== Assignment ==
With pictures left out, copy exactly every line from the one containing "città imperiali, antichi quartieri, giardini" through the end of the material.

────────────────────

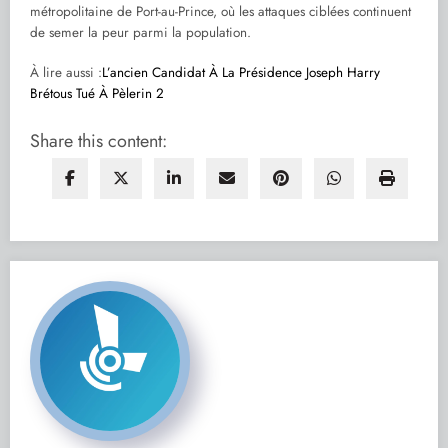
métropolitaine de Port-au-Prince, où les attaques ciblées continuent
de semer la peur parmi la population.
À lire aussi :
L’ancien Candidat À La Présidence Joseph Harry
Brétous Tué À Pèlerin 2
Share this content:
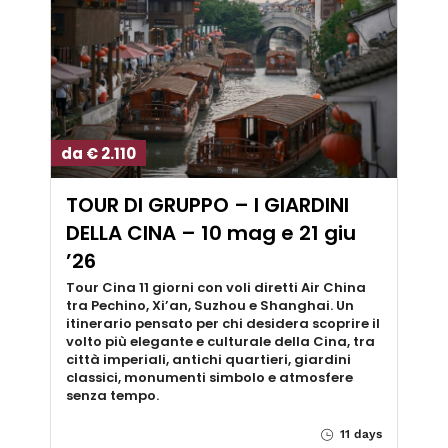
da € 2.110
TOUR DI GRUPPO – I GIARDINI
DELLA CINA – 10 mag e 21 giu
’26
Tour Cina 11 giorni con voli diretti Air China
tra Pechino, Xi’an, Suzhou e Shanghai. Un
itinerario pensato per chi desidera scoprire il
volto più elegante e culturale della Cina, tra
città imperiali, antichi quartieri, giardini
classici, monumenti simbolo e atmosfere
senza tempo.
11 days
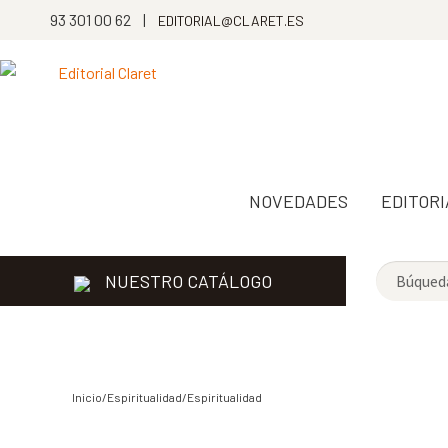
93 301 00 62 |
EDITORIAL@CLARET.ES
NOVEDADES
EDITORI
NUESTRO CATÁLOGO
Inicio/Espiritualidad/
Espiritualidad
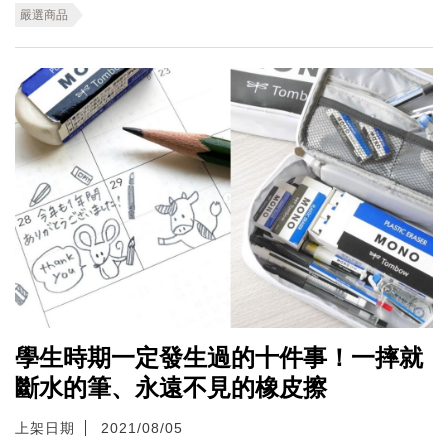
嚴選商品
學生時期一定發生過的十件事！一摔就
斷水的筆、永遠不見的橡皮擦
上架日期
2021/08/05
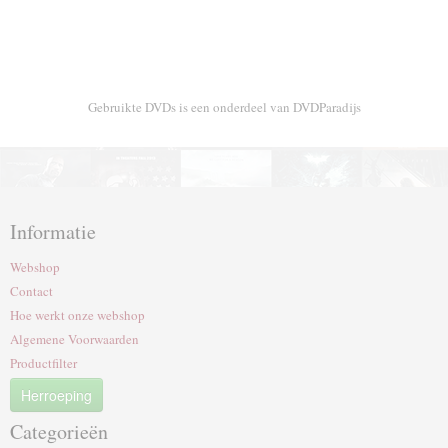
Gebruikte DVDs is een onderdeel van DVDParadijs
Informatie
Webshop
Contact
Hoe werkt onze webshop
Algemene Voorwaarden
Productfilter
Herroeping
Categorieën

────────────────────

== Answer box ==
città imperiali, antichi quartieri, giardini
classici, monumenti simbolo e atmosfere
senza tempo.
11 days
93 301 00 62 |
EDITORIAL@CLARET.ES
NOVEDADES
EDITORI
NUESTRO CATÁLOGO
Inicio/Espiritualidad/
Espiritualidad
嚴選商品
學生時期一定發生過的十件事！一摔就
斷水的筆、永遠不見的橡皮擦
上架日期
2021/08/05
Gebruikte DVDs is een onderdeel van DVDParadijs
Informatie
Webshop
Contact
Hoe werkt onze webshop
Algemene Voorwaarden
Productfilter
Herroeping
Categorieën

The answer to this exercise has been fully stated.